Bar charts are bested used to represent ordinal level variables to show the distribution of the options. We can graph a bar chart of a single variable or multiple variables for a direct comparison.

Code

barplot(table(SLID$language), main="language") 

 

We are graphing a barplot of the contingency table with the variable language from the SLID dataset. The main label for the graph is language. 

Output

 

The bar chart above shows the raw count of observations of the variable sex broken up by the observations. We can clearly see that there are more females than males in the dataset, but this difference is not great. Using the results from this bar chart we could ask ourselves "Is there a statistically significant difference between females and males across language, education, or wages?".

Code

barplot(table(SLID$language, SLID$sex), xlab="sex", ylab="frequency")

 

We are graphing a barplot of the contingency table with the variables language and sex from the SLID dataset.

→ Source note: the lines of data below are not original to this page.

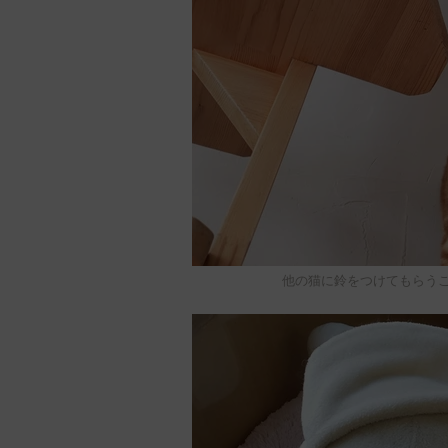
他の猫に鈴をつけてもらうこ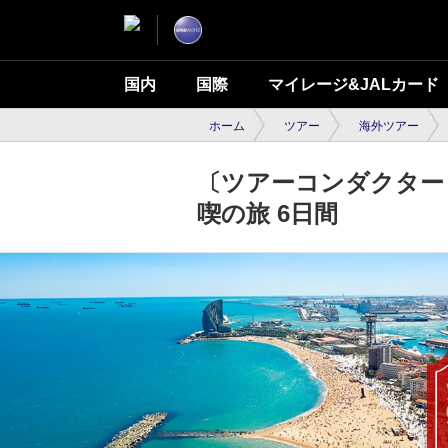
国内
国際
マイレージ&JALカード
ホーム
ツアー
海外ツアー
〔ツアーコンダクター
喫の旅 6日間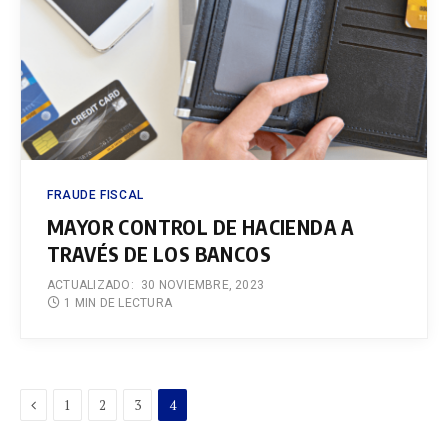
FRAUDE FISCAL
MAYOR CONTROL DE HACIENDA A
TRAVÉS DE LOS BANCOS
ACTUALIZADO:
30 NOVIEMBRE, 2023
1 MIN DE LECTURA
Previous
1
2
3
4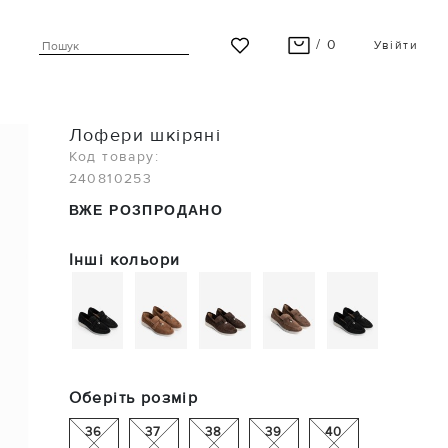
/ 0
Увійти
ВАШ КОШИК ПУСТИЙ
Лофери шкіряні
Останні модні новинки чекають на Вас!
Код товару:
240810253
ПЕРЕГЛЯНУТИ
ВЖЕ РОЗПРОДАНО
Інші кольори
Оберіть розмір
36
37
38
39
40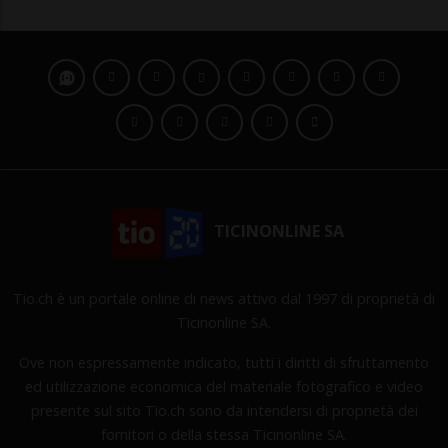
TICINONLINE SA
Tio.ch è un portale online di news attivo dal 1997 di proprietà di
Ticinonline SA.
Ove non espressamente indicato, tutti i diritti di sfruttamento
ed utilizzazione economica del materiale fotografico e video
presente sul sito Tio.ch sono da intendersi di proprietà dei
fornitori o della stessa Ticinonline SA.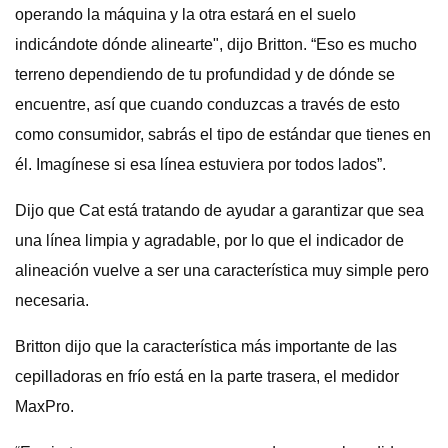
operando la máquina y la otra estará en el suelo
indicándote dónde alinearte", dijo Britton. “Eso es mucho
terreno dependiendo de tu profundidad y de dónde se
encuentre, así que cuando conduzcas a través de esto
como consumidor, sabrás el tipo de estándar que tienes en
él. Imagínese si esa línea estuviera por todos lados”.
Dijo que Cat está tratando de ayudar a garantizar que sea
una línea limpia y agradable, por lo que el indicador de
alineación vuelve a ser una característica muy simple pero
necesaria.
Britton dijo que la característica más importante de las
cepilladoras en frío está en la parte trasera, el medidor
MaxPro.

The x-axis (xlab) is labeled sex and the y-axis (ylab) is labeled frequency. 

Output

 

 

We have broken the observations by sex (female and male) and the mean of age within each group.

Scatter plots are best used to graphically show if there is a relationship between two variables and what that relationship may look like. 

Code

scatterplot(wages~education, regLine=FALSE, smooth=FALSE, boxplots=FALSE, data=SLID)

 

We are doing a scatterplot of the variables wages by education. We are not (FALSE) including a regLine (regression line) in the plot, a smooth line, and boxplots. The data for the scatter plot comes from the SLID dataset.  

Output

undefined

 

Above is a scatter plot of the variables education by wages. That is, the points in this graph are the values of education relative to wages. Scatter plots are very helpful when examining continuous level variables and if a graphical relationship exists. We can see in this scatter plot that there is some clustering of observations when educations is 15 and wages is 10. This suggests there may be some relationship that exists. After looking as this graph, we would next want to conduct statistical tests to see if the relationships is statically significant.